According to the method of the present invention, compared with the conventional method,
The curing time is shortened, the curing space is also saved, and it is possible to agglomerate sinter return ore, sintered sieving powder, dust, etc. without using many auxiliary equipment required for shortening the curing time. .

[0028] Further, since the raw material which was originally subjected to the cyclic reprocessing and re-firing such as the sintered reclaimed mineral powder, the sintered undersize powder, and the dust can be agglomerated and used as a raw material for the blast furnace, etc. It is possible to reduce the binding cost and various basic units, the sintering equipment cost, and the maintenance cost. In addition, ripple effects such as effective use of resources and contribution to environmental conservation can be brought about.

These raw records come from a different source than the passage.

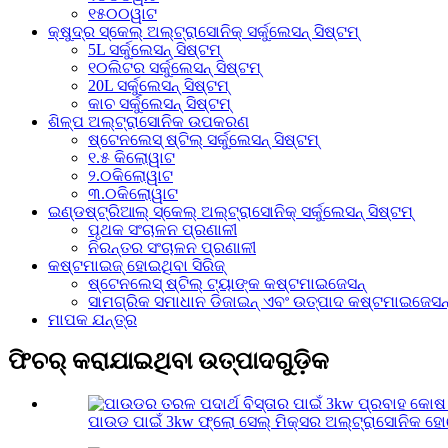
୧୫୦୦ୱାଟ
କ୍ଷୁଦ୍ର ସ୍କେଲ୍ ଅଲ୍ଟ୍ରାସୋନିକ୍ ସର୍କୁଲେସନ୍ ସିଷ୍ଟମ୍
5L ସର୍କୁଲେସନ୍ ସିଷ୍ଟମ୍
୧୦ଲିଟର ସର୍କୁଲେସନ୍ ସିଷ୍ଟମ୍
20L ସର୍କୁଲେସନ୍ ସିଷ୍ଟମ୍
କାଚ ସର୍କୁଲେସନ୍ ସିଷ୍ଟମ୍
ଶିଳ୍ପ ଅଲ୍ଟ୍ରାସୋନିକ ଉପକରଣ
ଷ୍ଟେନଲେସ୍ ଷ୍ଟିଲ୍ ସର୍କୁଲେସନ୍ ସିଷ୍ଟମ୍
୧.୫ କିଲୋୱାଟ
୨.୦କିଲୋୱାଟ
୩.୦କିଲୋୱାଟ
ଇଣ୍ଡଷ୍ଟ୍ରିଆଲ୍ ସ୍କେଲ୍ ଅଲ୍ଟ୍ରାସୋନିକ୍ ସର୍କୁଲେସନ୍ ସିଷ୍ଟମ୍
ପୃଥକ ସଂଚାଳନ ପ୍ରଣାଳୀ
ନିରନ୍ତର ସଂଚାଳନ ପ୍ରଣାଳୀ
କଷ୍ଟମାଇଜ୍ ହୋଇଥିବା ସିରିଜ୍
ଷ୍ଟେନଲେସ୍ ଷ୍ଟିଲ୍ ଟ୍ୟାଙ୍କ କଷ୍ଟମାଇଜେସନ୍
ସାମଗ୍ରିକ ସମାଧାନ ଡିଜାଇନ୍ ଏବଂ ଉତ୍ପାଦ କଷ୍ଟମାଇଜେସନ
ମାପକ ଯନ୍ତ୍ର
ଫିଚର୍ କରାଯାଇଥିବା ଉତ୍ପାଦଗୁଡ଼ିକ
ପାଉଡ ପାଇଁ 3kw ଫ୍ଲୋ ସେଲ୍ ମିକ୍ସର ଅଲ୍ଟ୍ରାସୋନିକ ହ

[Brief description of drawings]

FIG. 1 is a process flow diagram showing a method for producing a non-fired agglomerated ore according to an embodiment of the present invention.

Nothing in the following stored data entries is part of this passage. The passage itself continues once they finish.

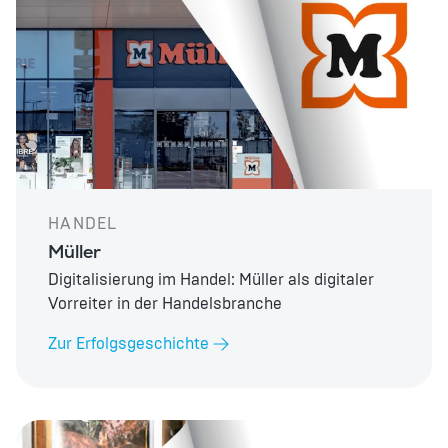
HANDEL
Müller
Digitalisierung im Handel: Müller als digitaler
Vorreiter in der Handelsbranche
Zur Erfolgsgeschichte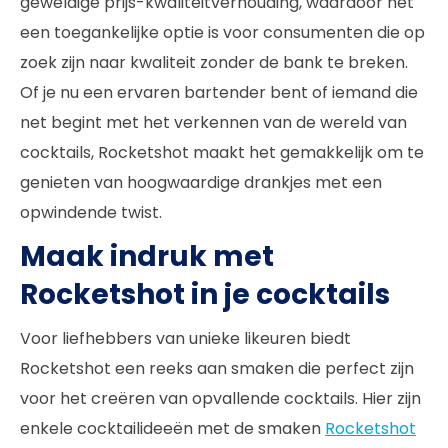
geweldige prijs-kwaliteitverhouding, waardoor het
een toegankelijke optie is voor consumenten die op
zoek zijn naar kwaliteit zonder de bank te breken.
Of je nu een ervaren bartender bent of iemand die
net begint met het verkennen van de wereld van
cocktails, Rocketshot maakt het gemakkelijk om te
genieten van hoogwaardige drankjes met een
opwindende twist.
Maak indruk met
Rocketshot in je cocktails
Voor liefhebbers van unieke likeuren biedt
Rocketshot een reeks aan smaken die perfect zijn
voor het creëren van opvallende cocktails. Hier zijn
enkele cocktailideeën met de smaken
Rocketshot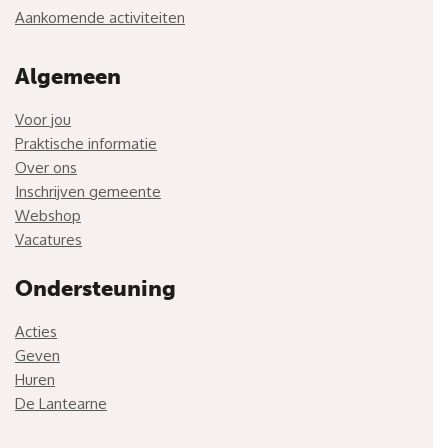
Aankomende activiteiten
Algemeen
Voor jou
Praktische informatie
Over ons
Inschrijven gemeente
Webshop
Vacatures
Ondersteuning
Acties
Geven
Huren
De Lantearne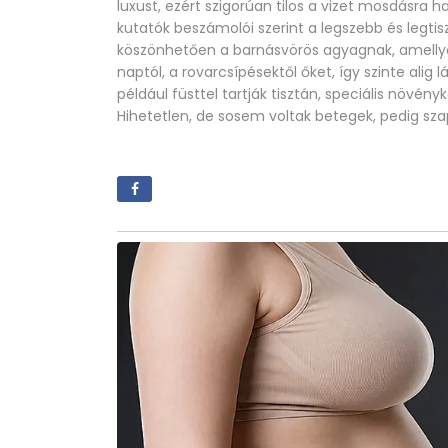
luxust, ezért szigorúan tilos a vizet mosdásra 
kutatók beszámolói szerint a legszebb és legti
köszönhetően a barnásvörös agyagnak, amellye
naptól, a rovarcsípésektől őket, így szinte alig 
például füsttel tartják tisztán, speciális növén
Hihetetlen, de sosem voltak betegek, pedig sz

FIG. 2 is a structural conceptual diagram of an agglomerate produced by the method of the present invention.

FIG. 3 is a characteristic diagram showing a relationship between viscosity and temperature of various binder materials.

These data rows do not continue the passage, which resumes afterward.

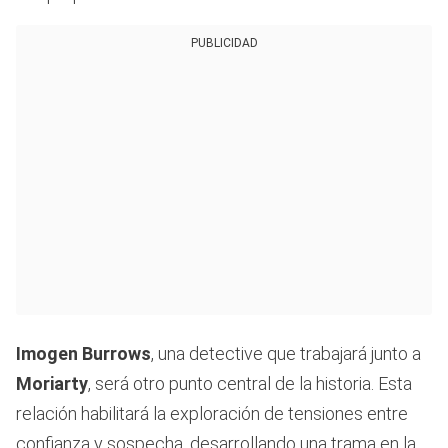
PUBLICIDAD
Imogen Burrows
, una detective que trabajará junto a
Moriarty
, será otro punto central de la historia. Esta
relación habilitará la exploración de tensiones entre
confianza y sospecha, desarrollando una trama en la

FIG. 4 is a graph showing the crush strength of a product in each example of the method of the present invention.

FIG. 5 is a graph showing the crush strength of a product in each example of the method of the present invention.

FIG. 6 is a graph showing the drum strength (Dl) of the product in each example of the method of the present invention.

FIG. 7 is a graph showing the drum strength (Dl) of the product in each example of the method of the present invention.

FIG. 8 is a process flow diagram for explaining a conventional sinter production process.

[Explanation of symbols]

31, 32, 33, 36, 43 ... Blending tank, 34, 35 ...
Mixer, 37 ... Mixer, 38 ... Binder addition equipment, 4
0 ... Molding machine, 41 ... Product tank, 42 ... Shaking sieve

 ─────────────────────────────────────────────────── ─── Continuation of the front page (72) Masanori Nagano 1-2-1, Marunouchi, Chiyoda-ku, Tokyo Nihon Steel Pipe Co., Ltd. (72) 1-2-1 Marunouchi, Chiyoda-ku, Tokyo No. Nippon Steel Pipe Co., Ltd. (72) Inventor Kazumasa Wakimoto 1-2-2 Marunouchi, Chiyoda-ku, Tokyo Nihon Steel Pipe Co., Ltd. (72) Atsushi Sakai 1-2-1 Marunouchi, Chiyoda-ku, Tokyo Nihon Steel Pipe Co., Ltd. (72) Inventor Kenichi Nemoto 1-2-2 Marunouchi, Chiyoda-ku, Tokyo Nihon Steel Pipe Co., Ltd. (72) Inventor Tomio Kamoshida 1-2-1, Marunouchi, Chiyoda-ku, Tokyo Japan Inside the Steel Pipe Co., Ltd. (72) Minor Ueda Minoru Ueda 429, Shinjo-dori Shijo-Kamikanatancho, Shinmachi-dori, Nakagyo-ku, Kyoto Prefecture Keihan Co., Ltd. (72) Inventor Kiyoshi Omizo Cabinet Office Kyoto Nakagyo-ku Shinmachidori Shijo Agaru Komusubidana-cho, 429 address, Inc. in the Keihan

Claims (2)

[Claims] 1. A mixed powder of 1 or 2 kinds of sinter reclaimed or sintered sieving powder (blast furnace product sieving powder, warehousing product) and dust having a finer particle size than 1 to 6 Add 1% by weight of molasses or diluent containing the above amount of molasses as a binder and knead.
A method for producing a non-calcined agglomerated ore, which comprises agglomeration as described above. 2. The non-calcined agglomerated ore according to claim 1, wherein the dust is dust containing dust containing iron components having a particle size of 0.5 mm or less, which is collected by an environmental dust collector in an iron mill. Manufacturing method.